» What is required:
Run through the records and show each line that includes the string "para".

*** Data records Section Begins ***

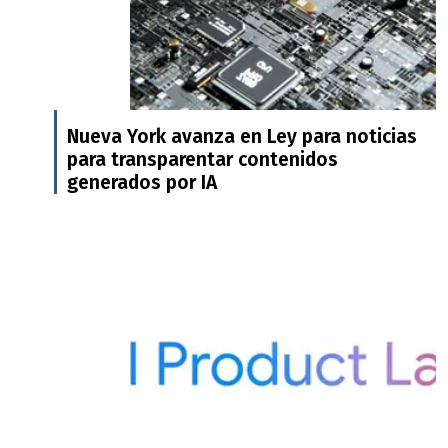
Nueva York avanza en Ley para noticias
para transparentar contenidos
generados por IA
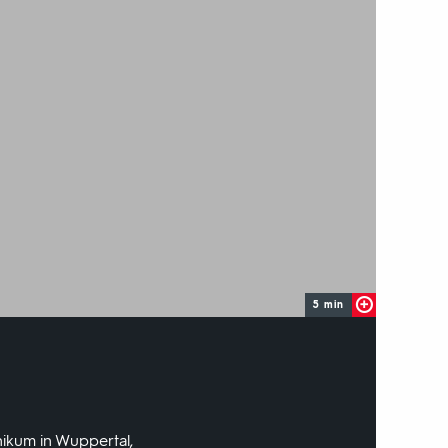
5 min
nikum in Wuppertal,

*** Data records Section Ends ***

» Result:
Nueva York avanza en Ley para noticias
para transparentar contenidos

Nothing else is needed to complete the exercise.